The YYYY-MM-DD format (
%Y-%m-%d) is an internationally accepted, and standardized (ISO 8601) date format. The entire ISO 8601 system is based on big-endian ordering (greatest-to-least units) within the string, so… year, month, day, hour, minute, second. It makes a hell lot more sense than the American traditional MM/DD/YY format. So much so, in fact, that ANSI and the National Institute of Standards and Technology (NIST) have both adopted it. In some countries, like China, the traditional format in the language follows the same big-endianness: 2006年1月29日, which spells out 2006-01-29.
The advantage of this format isn’t just for programmers, where sorting dates and times requires no special logic (i.e.
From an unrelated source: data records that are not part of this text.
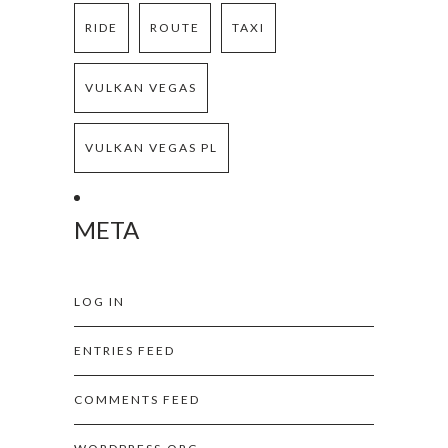
RIDE
ROUTE
TAXI
VULKAN VEGAS
VULKAN VEGAS PL
META
LOG IN
ENTRIES FEED
COMMENTS FEED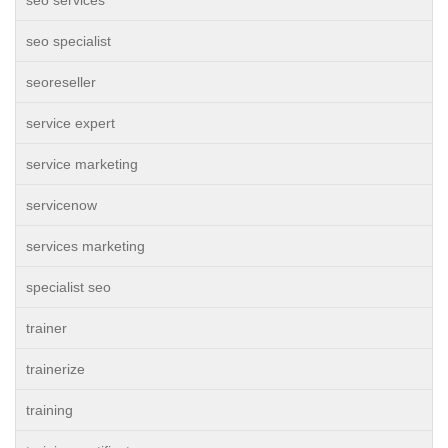
seo services
seo specialist
seoreseller
service expert
service marketing
servicenow
services marketing
specialist seo
trainer
trainerize
training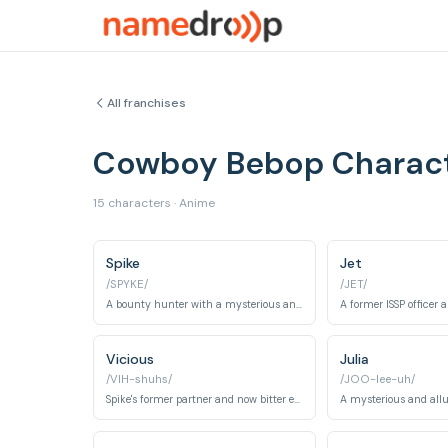
All franchises
Cowboy Bebop Charac
15 characters · Anime
Spike
Jet
/SPYKE/
/JET/
A bounty hunter with a mysterious and violent past tied to the Red Dragon Crime Syndicate.
Vicious
Julia
/VIH-shuhs/
/JOO-lee-uh/
Spike's former partner and now bitter enemy within the Red Dragon Crime Syndicate, known for his ruthlessness and brutality.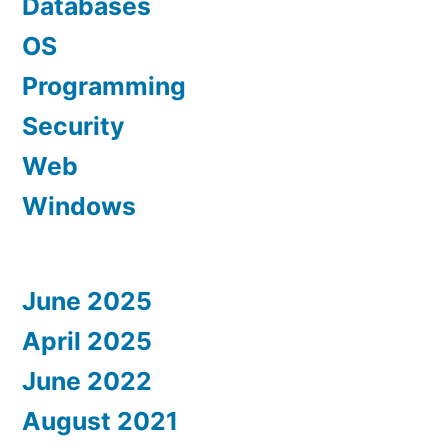
Databases
OS
Programming
Security
Web
Windows
June 2025
April 2025
June 2022
August 2021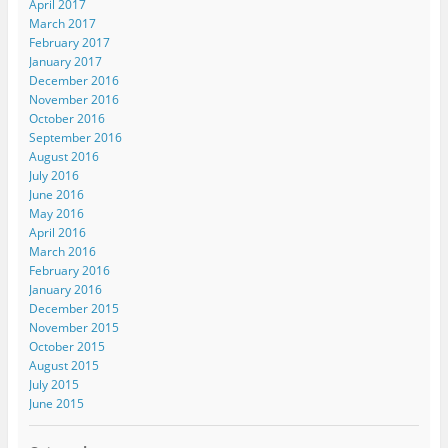
April 2017
March 2017
February 2017
January 2017
December 2016
November 2016
October 2016
September 2016
August 2016
July 2016
June 2016
May 2016
April 2016
March 2016
February 2016
January 2016
December 2015
November 2015
October 2015
August 2015
July 2015
June 2015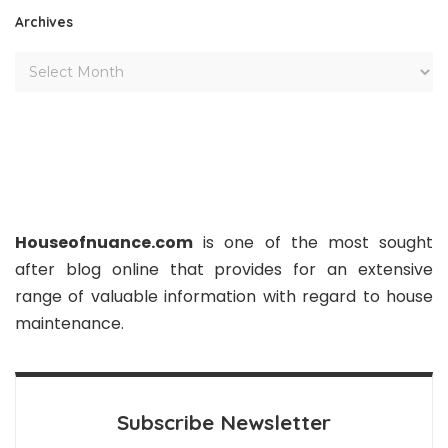
Archives
Houseofnuance.com
is one of the most sought
after blog online that provides for an extensive
range of valuable information with regard to house
maintenance.
Subscribe Newsletter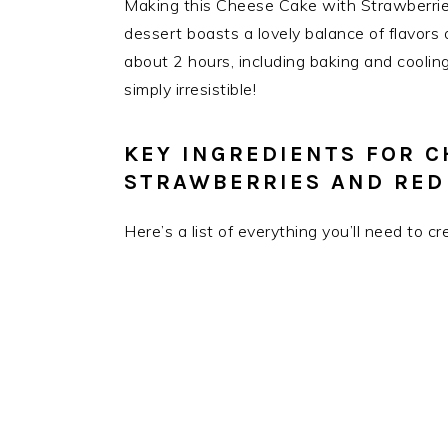
Making this Cheese Cake with Strawberries
dessert boasts a lovely balance of flavors 
about 2 hours, including baking and cooling 
simply irresistible!
KEY INGREDIENTS FOR C
STRAWBERRIES AND RED
Here’s a list of everything you’ll need to c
2014-01-31 unambiguously precedes
2014-02-01, even if they were both written without delimiter symbols).
The format also eliminates any confusion between the fields. For instance, though colloquial American 11/12/13 should be interpreted as November 12, __13, it could just as easily pass for December 13, 2011. There is no room for confusion in 2013-11-12.
XKCD says it best:
Now, it’s understandable that maybe Google needs to recognize people’s different formats of entering dates in their colloquial formats, like MM/DD/YY. But there is no excuse not to recognize the YYYY-MM-DD format.
Even more so, because the date in my screenshot, 1995-09-24, has no possible misinterpretation. To any rational human being, there’s no way to think that this is the 9th day of the 24th month (!) of 1995.